Graduation Semester and Year




Document Type


Degree Name

Master of Science in Biomedical Engineering



First Advisor

Hanli Liu


In my optical spectroscopy study, multi-channel, thin optical probes with short source-detector separation have been implemented, calibrated, and used along with a multi-channel spectrometer as a quantitative technique to observe changes in vascular hemoglobin concentration and hemoglobin oxygen saturation as well as light scattering of tissues. Each of the four needle probes used in my study consists of two bifurcated fibers; one fiber is connected to a halogen light source and the other fiber to a CCD-array spectrometer having a spectral window from 450 nm to 900 nm. Each fiber is 100 micron in diameter. As we utilized the four probes individually and simultaneously, a source multiplexer and a multi-channel spectrometer were used during the measurement. For quantification of tissue physiological parameters, each probe needed to be calibrated to remove the instrumentation effects. The laboratory experiments using liquid tissue phantoms were conducted to calibrate the probes and to validate the algorithm that was developed to quantify oxygenated [HbO] and deoxygenated [Hb] hemoglobin concentrations and scattering coefficients.

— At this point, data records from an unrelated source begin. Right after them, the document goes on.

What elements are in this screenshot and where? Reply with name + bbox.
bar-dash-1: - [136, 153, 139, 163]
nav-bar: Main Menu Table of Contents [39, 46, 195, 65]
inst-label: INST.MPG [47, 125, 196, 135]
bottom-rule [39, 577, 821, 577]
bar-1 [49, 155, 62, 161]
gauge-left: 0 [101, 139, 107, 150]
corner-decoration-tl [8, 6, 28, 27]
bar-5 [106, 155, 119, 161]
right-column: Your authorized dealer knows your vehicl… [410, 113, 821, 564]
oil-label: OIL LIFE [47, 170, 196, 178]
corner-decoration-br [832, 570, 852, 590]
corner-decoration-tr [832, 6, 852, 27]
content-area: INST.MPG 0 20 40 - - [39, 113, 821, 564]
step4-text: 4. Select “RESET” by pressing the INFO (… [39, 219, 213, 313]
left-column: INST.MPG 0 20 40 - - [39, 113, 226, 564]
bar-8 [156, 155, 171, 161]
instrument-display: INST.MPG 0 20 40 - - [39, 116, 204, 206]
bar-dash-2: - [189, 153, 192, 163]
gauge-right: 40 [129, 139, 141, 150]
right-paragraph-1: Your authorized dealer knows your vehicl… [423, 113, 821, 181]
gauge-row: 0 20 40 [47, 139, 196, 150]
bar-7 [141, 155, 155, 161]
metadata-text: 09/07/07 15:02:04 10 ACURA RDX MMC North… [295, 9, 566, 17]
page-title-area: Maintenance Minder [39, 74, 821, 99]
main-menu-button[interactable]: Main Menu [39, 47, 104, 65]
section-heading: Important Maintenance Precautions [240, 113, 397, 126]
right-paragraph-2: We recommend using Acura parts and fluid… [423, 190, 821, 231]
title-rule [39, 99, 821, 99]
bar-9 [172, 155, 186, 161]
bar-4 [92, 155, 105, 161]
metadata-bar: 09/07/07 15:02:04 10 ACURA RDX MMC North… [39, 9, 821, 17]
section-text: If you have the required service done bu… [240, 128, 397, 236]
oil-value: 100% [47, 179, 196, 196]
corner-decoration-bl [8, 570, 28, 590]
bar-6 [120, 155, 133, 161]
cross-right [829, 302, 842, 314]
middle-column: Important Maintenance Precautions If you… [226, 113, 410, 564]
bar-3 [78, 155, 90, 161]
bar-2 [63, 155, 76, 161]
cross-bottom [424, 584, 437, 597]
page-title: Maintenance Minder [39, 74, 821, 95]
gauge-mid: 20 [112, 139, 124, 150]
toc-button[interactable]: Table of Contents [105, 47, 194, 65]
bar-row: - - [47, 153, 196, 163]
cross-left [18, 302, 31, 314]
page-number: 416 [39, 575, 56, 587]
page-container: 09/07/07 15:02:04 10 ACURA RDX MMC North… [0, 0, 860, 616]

These calibrated probes were then applied for the pain study in rats. Two probes were placed on the spinal cord and two on the primary somatosensory (S1) region of the rat brain, each on the ipsilateral and contralateral sides of the rat. While the paw of the rat was stimulated using electrical stimulations, hemodynamic responses were acquired at the four locations on the rat. The results showed a significant increase in [HbO] and a decrease in [Hb] at the ipsilateral side of the spinal cord and contrlateral side of the S1 region of the brain, caused by the electrical stimulation at the paw. My study demonstrates that multi-channel reflectance spectroscopy is a useful tool to study pain mechanism at different central nervous sites using animal models.